"Wir gehen mit_voran"

Mosbacher Händler und Wirte demonstrieren für offene Läden

Mitarbeiter des Einzelhandels, der Gastronomie und der Beautybranche beteiligten sich an der Aktion.

01.02.2021 UPDATE: 02.02.2021 06:00 Uhr 3 Minuten
Auch Mosbachs Oberbürgermeister Michael Jann nahm an der Kundgebung in Mosbach teil: Mitarbeiter der Einzelhändler in der Stadt, der Gastronomie und der Beautybranche wollten damit auf ihre Situation aufmerksam machen. Foto: Thomas Kottal

Von Stephanie Kern

Mosbach. Eigentlich dekoriert Els Wolf-Hebbinckuys Schaufenster, berät Kunden, stellt Outfits zusammen. Am Montag trug sie eine neongelbe Jacke, war Organisatorin einer Demo und machte Hunderte Bilder. Denn sie und ihre Kollegin Petra Rinderfeld hatten am Montag alle, die in der Mosbacher Innenstadt tätig sind, die wegen des Lockdowns schon lange keine Kunden mehr sehen konnten und in Kurzarbeit sind, aufgerufen, auf ihre Situation aufmerksam zu machen. "Wir gehen mit_voran" hieß die Aktion, die von der Initiative "Freundschaftsdienst" angestoßen wurde. Etwa 70 vom Lockdown Betroffene reihten sich in der Stadt auf – mit Maske, Abstand und pinkfarbenem Plakat.

"Ich habe einfach Angst, dass Mosbach eine Geisterstadt wird", erklärt Wolf-Hebbinckuys, warum sie sich für die Demo einsetzte, rumtelefonierte und Menschen mobil machte. "Wir hoffen, dass unsere Chefs jetzt bald Unterstützung bekommen. Wenn es unseren Chefs gut geht, geht es auch uns gut", ist sie überzeugt. Was ihr am meisten fehlt, sind die Kunden und der Kontakt zu den Kolleginnen. "Wir haben so viel in die Hygiene investiert, haben uns an alle Regeln gehalten und bei uns war es auch nie so voll – und dann wurden wir eine Woche vor Weihnachten geschlossen!" Was besonders frustrierend sei: Über Alternativen habe man nie diskutiert – und keiner wisse, wann der Lockdown ein Ende hat.

Das betonen auch viele andere Teilnehmer der Demo.

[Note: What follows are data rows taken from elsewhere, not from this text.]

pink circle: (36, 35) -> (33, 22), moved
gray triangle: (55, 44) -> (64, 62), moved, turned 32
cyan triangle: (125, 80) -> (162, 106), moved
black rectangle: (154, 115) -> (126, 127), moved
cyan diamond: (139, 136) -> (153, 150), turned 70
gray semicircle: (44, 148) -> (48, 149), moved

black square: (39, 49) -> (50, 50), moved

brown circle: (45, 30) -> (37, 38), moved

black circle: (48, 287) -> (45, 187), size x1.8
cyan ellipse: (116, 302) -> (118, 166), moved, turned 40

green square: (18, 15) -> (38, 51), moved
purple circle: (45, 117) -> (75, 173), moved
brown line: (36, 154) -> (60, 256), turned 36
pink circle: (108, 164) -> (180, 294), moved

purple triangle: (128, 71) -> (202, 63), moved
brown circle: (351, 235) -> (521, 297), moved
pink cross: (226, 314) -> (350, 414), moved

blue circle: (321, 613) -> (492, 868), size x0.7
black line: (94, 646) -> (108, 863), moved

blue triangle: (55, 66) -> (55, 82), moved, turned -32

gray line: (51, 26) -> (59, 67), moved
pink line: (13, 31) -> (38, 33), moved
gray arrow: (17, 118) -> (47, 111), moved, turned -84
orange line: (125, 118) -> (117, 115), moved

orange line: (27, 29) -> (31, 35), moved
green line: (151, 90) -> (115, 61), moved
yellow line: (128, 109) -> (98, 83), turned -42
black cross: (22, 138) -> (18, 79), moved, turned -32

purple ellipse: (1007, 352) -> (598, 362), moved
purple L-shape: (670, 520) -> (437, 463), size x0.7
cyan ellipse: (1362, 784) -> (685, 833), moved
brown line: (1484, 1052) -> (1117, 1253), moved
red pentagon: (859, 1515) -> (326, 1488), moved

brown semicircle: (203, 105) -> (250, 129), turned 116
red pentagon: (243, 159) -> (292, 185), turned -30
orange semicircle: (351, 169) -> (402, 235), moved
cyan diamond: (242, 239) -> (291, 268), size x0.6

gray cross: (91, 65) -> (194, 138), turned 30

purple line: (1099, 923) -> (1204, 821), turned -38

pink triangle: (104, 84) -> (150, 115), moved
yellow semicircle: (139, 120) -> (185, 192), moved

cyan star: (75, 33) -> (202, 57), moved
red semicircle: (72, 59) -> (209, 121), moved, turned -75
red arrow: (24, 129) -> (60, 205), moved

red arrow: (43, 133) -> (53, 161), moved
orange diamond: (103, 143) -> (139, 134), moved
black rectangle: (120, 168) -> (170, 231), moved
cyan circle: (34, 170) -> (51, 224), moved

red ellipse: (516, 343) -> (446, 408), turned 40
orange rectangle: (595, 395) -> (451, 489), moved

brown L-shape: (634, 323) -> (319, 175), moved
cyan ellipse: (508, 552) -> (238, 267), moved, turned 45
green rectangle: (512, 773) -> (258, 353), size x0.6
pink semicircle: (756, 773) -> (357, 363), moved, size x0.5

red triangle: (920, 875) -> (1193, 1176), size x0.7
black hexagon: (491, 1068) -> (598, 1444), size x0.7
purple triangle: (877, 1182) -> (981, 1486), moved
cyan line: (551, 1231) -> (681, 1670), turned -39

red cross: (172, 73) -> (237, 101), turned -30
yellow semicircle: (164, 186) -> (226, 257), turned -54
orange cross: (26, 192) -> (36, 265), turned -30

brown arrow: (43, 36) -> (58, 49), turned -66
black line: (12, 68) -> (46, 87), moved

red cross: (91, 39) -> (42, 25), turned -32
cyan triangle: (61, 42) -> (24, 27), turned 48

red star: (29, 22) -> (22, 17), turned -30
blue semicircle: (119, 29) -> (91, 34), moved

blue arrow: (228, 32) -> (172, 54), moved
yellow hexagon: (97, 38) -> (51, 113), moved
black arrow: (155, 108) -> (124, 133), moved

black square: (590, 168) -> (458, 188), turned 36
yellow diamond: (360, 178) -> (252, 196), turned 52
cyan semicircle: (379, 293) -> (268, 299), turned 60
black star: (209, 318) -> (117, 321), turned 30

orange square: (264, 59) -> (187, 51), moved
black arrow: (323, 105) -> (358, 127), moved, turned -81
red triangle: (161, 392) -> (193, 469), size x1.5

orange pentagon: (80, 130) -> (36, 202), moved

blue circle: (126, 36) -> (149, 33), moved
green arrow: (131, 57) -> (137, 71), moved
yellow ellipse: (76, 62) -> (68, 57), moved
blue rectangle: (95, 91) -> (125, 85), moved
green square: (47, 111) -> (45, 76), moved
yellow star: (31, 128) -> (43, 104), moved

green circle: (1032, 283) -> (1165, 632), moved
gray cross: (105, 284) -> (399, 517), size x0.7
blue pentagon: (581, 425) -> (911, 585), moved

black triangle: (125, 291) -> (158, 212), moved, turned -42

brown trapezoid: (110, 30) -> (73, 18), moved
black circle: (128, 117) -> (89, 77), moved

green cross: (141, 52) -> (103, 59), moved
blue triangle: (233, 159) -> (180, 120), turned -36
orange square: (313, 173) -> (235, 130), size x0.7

Simone Lazeta war eine von ihnen. Normalerweise arbeitet sie bei Uhren Pippig, aktuell ist sie in Kurzarbeit. Schlecht ginge es ihr damit. "Bei uns geht es doch nicht dicht an dicht zu, deshalb ist es für mich unverständlich, dass die kleinen Händler schließen mussten." Natürlich bange sie auch um ihren Arbeitsplatz. "Es ist nicht absehbar, wie lange der Lockdown noch geht, alles ist so ungewiss", beschreibt Lazeta ihre Gefühle.

Yvonne Sturm ist beim Schuhhaus Stadler beschäftigt. "Hier geht es um die Arbeitsplätze jedes Einzelnen, der hier heute in der Stadt steht", sagt Sturm. "Und um die Geschäfte in der Stadt!" Es fehle die Unterstützung. "Auf was können oder sollen wir planen?", fragt Sturm. Die Innenstadt veröde, wenn es so weitergehe. "Jeder hält das eine Zeit lang durch. Aber wie lange noch?", fragt Sturm in Richtung Politik.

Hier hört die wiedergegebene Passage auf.